==== Exercise materials ====

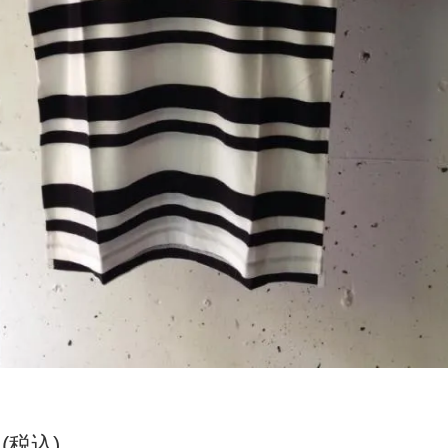
円(税込)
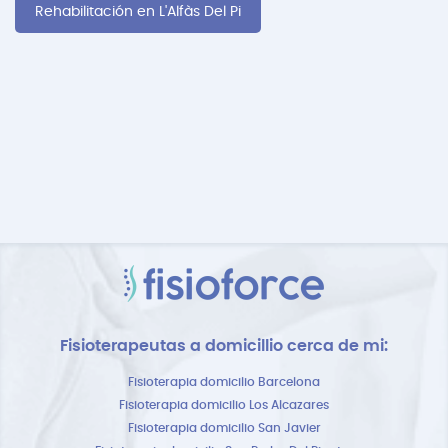
Rehabilitación en L'Alfàs Del Pi
Fisioterapeutas a domicillio cerca de mi:
Fisioterapia domicilio Barcelona
Fisioterapia domicilio Los Alcazares
Fisioterapia domicilio San Javier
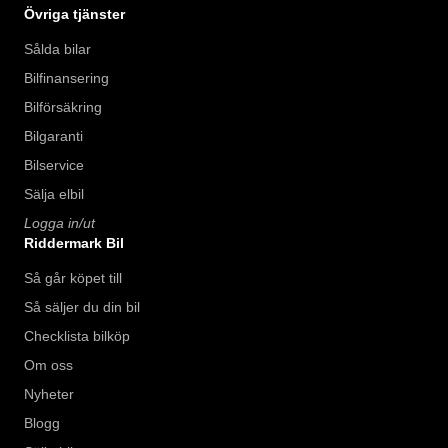
Övriga tjänster
Sålda bilar
Bilfinansering
Bilförsäkring
Bilgaranti
Bilservice
Sälja elbil
Logga in/ut
Riddermark Bil
Så går köpet till
Så säljer du din bil
Checklista bilköp
Om oss
Nyheter
Blogg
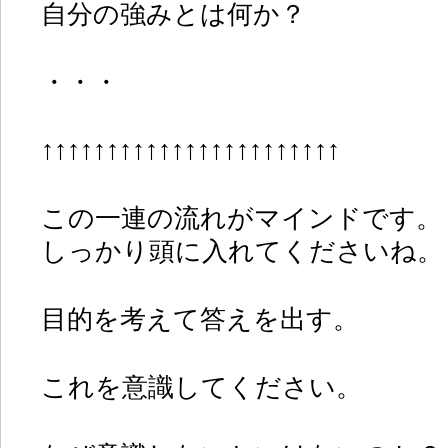
自分の強みとは何か？
・・・
↑↑↑↑↑↑↑↑↑↑↑↑↑↑↑↑↑↑↑↑↑↑↑
この一連の流れがマインドです。
しっかり頭に入れてくださいね。
目的を考えて答えを出す。
これを意識してください。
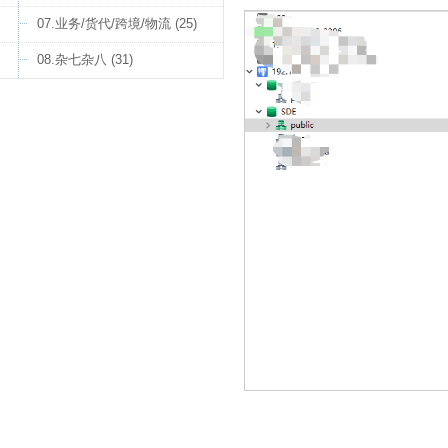
07.业务/货代/跨境/物流 (25)
08.杂七杂八 (31)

====

◆ **Work instructions**:
Extract the lines beginning with the one that contains "Så går köpet till" and ending with the last line of the listing. Keep them exact and drop the pictures.

◆ **Exercise answer**:
Så går köpet till
Så säljer du din bil
Checklista bilköp
Om oss
Nyheter
Blogg
自分の強みとは何か？
・・・
↑↑↑↑↑↑↑↑↑↑↑↑↑↑↑↑↑↑↑↑↑↑↑
この一連の流れがマインドです。
しっかり頭に入れてくださいね。
目的を考えて答えを出す。
これを意識してください。
07.业务/货代/跨境/物流 (25)
08.杂七杂八 (31)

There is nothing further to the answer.